■ Extracted information
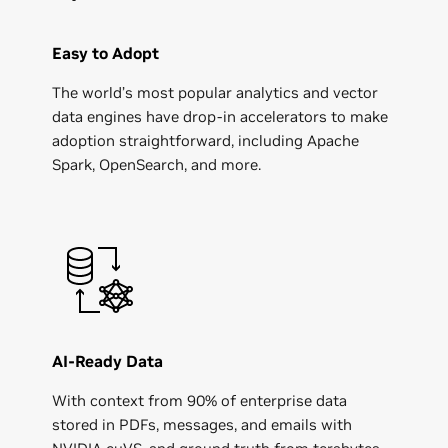
Easy to Adopt
The world’s most popular analytics and vector
data engines have drop-in accelerators to make
adoption straightforward, including Apache
Spark, OpenSearch, and more.
AI-Ready Data
With context from 90% of enterprise data
stored in PDFs, messages, and emails with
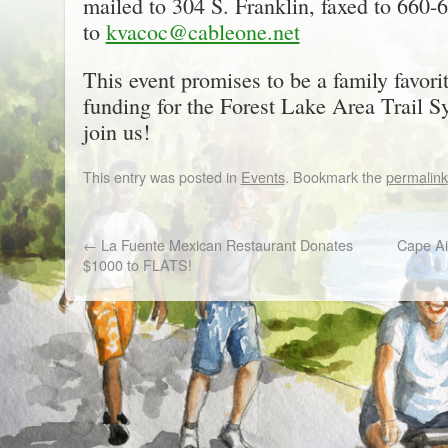
mailed to 304 S. Franklin, faxed to 660-
to
kvacoc@cableone.net
This event promises to be a family favor
funding for the Forest Lake Area Trail S
join us!
This entry was posted in
Events
. Bookmark the
permalink
←
La Fuente Mexican Restaurant Donates
Cape Air
$1000 to FLATS!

■ What is being asked
Please output the data above exactly as given, omitting every picture.

■ Your solution
Easy to Adopt
The world’s most popular analytics and vector
data engines have drop-in accelerators to make
adoption straightforward, including Apache
Spark, OpenSearch, and more.
AI-Ready Data
With context from 90% of enterprise data
stored in PDFs, messages, and emails with
mailed to 304 S. Franklin, faxed to 660-
to
kvacoc@cableone.net
This event promises to be a family favor
funding for the Forest Lake Area Trail S
join us!
This entry was posted in
Events
. Bookmark the
permalink
←
La Fuente Mexican Restaurant Donates
Cape Air
$1000 to FLATS!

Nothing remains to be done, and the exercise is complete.